Он задыхался от волнения, в глазах его потемнело, и ноги дрожали, точно силы оставляли его.
— Теперь прощай. Я ухожу отсюда. Делай все, что хочешь. Я больше не сын для тебя. Я не желаю видеть тебя, не желаю ничего знать о тебе. Я возьму мать и увезу ее далеко. Прощай.
Он вышел из комнаты, шатаясь и плохо различая, куда идет. Проходя по комнатам по дороге на террасу, он услышал шелест платья и хлопанье дверьми, точно кто-то поспешно убегал, боясь быть застигнутым врасплох. Как только он очутился на открытом воздухе за калиткой, он почувствовал безумное желание плакать, кричать, убежать в поле, удариться головой о камень, отыскать пропасть, в которой он мог бы покончить с собой. Все нервы его головы были болезненно напряжены и время от времени причиняли ему жестокую боль, точно надрывались один за другим. «Куда я пойду теперь? — думал он с ужасной тоской в сердце, которая была еще тяжелее под впечатлением умирающего дня. — Неужели я вернусь сегодня туда?» Дорога до родного дома казалась ему страшно длинной, и он не способен был пройти ее, и вообще все, что не могло немедленно положить конец его ужасным мучениям, представлялось ему в настоящий момент совершенно немыслимым.
8
Пробудившись на следующее утро от тяжелого сна, Джиорджио весьма смутно припоминал происшедшее накануне. Все впечатления смешались в его уме; трагически спускавшиеся на пустынную местность сумерки, величественный звон Angelus, казавшийся ему бесконечно длинным вследствие слуховой галлюцинации, тревожное чувство, охватившее его вблизи дома при виде освещенных окон, в которых мелькали тени людей, лихорадочное возбуждение при расспросах матери и сестры, когда он рассказывал им происшедшее, преувеличивая свою энергию и драматизм сцены между ним и отцом, болезненная потребность говорить без умолку, точно в бреду, смешивая действительные факты с картинами своей фантазии, порывы возмущения и нежности со стороны матери, слушавшей рассказ о поведении этого грубого человека, о его собственных страданиях и энергичном выступлении против отца, внезапная охриплость, сильная пульсирующая боль в висках, горькая, неудержимая, судорожная рвота, сильный озноб, когда он уже лежал в постели, ужасный кошмар, заставивший его вскочить с кровати, как только его измученные нервы начали немного успокаиваться, — все это перепуталось в его сознании, еще ухудшая его тяжелое состояние полного изнеможения; тем не менее он не желал никакого другого исхода из этого состояния, кроме полного мрака и бесчувственности смерти.

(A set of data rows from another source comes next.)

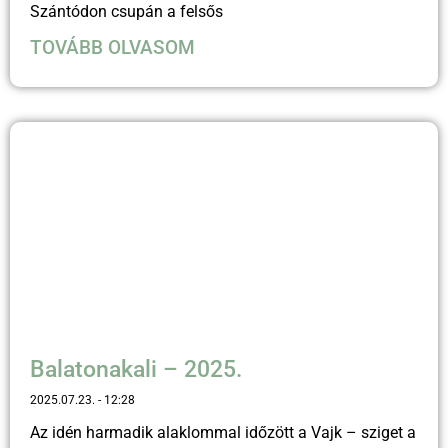
Szántódon csupán a felsős
TOVÁBB OLVASOM
Balatonakali – 2025.
2025.07.23.
12:28
Az idén harmadik alaklommal időzött a Vajk – sziget a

Смерть казалась ему по-прежнему неизбежной, но ему было тяжело думать, что для приведения своего намерения в исполнение он должен был выйти из бездействия, совершить целый ряд утомительных движений и преодолеть свое отвращение к физическим усилиям. Но где он покончит с собой? Каким способом? Дома? Сегодня же? Огнестрельным оружием? Ядом? План самоубийства еще не вполне определился в его уме. Тяжелое состояние и горечь во рту внушили ему мысль о наркотическом средстве. И не останавливаясь на практической стороне вопроса — каким образом достать необходимую дозу, он стал представлять себе действие приема. Отдельные картины понемногу становились отчетливее, некоторые подробности выступали яснее и яснее, и все сливалось в одну ужасную сцену. Его занимали не столько его собственные ощущения медленной агонии, сколько обстоятельства, при которых мать, сестра и брат могли узнать о случившемся несчастье; он старался представить себе проявление их горя, их слова, жесты и поведение. Его любопытство простиралось не только на близких родных, но и на всех, которых он оставлял после себя: друзей, родных, Ипполиту, жившую вдалеке и ставшую почти чужой ему…
— Джиорджио!
Это был голос матери. Она постучала к нему в дверь.
— Ах, это ты, мама? Войди.
Она вошла и с нежной заботливостью, приблизившись к постели, спросила, наклоняясь над ним и кладя ему руку на лоб:
— Ну что? Как ты себя чувствуешь?
— Так себе… Голова тяжелая и горечь во рту… Мне хотелось бы выпить что-нибудь…
— Сейчас придет Камилла с чашкой молока. Хочешь, чтобы она побольше открыла ставни?
— Как хочешь, мама.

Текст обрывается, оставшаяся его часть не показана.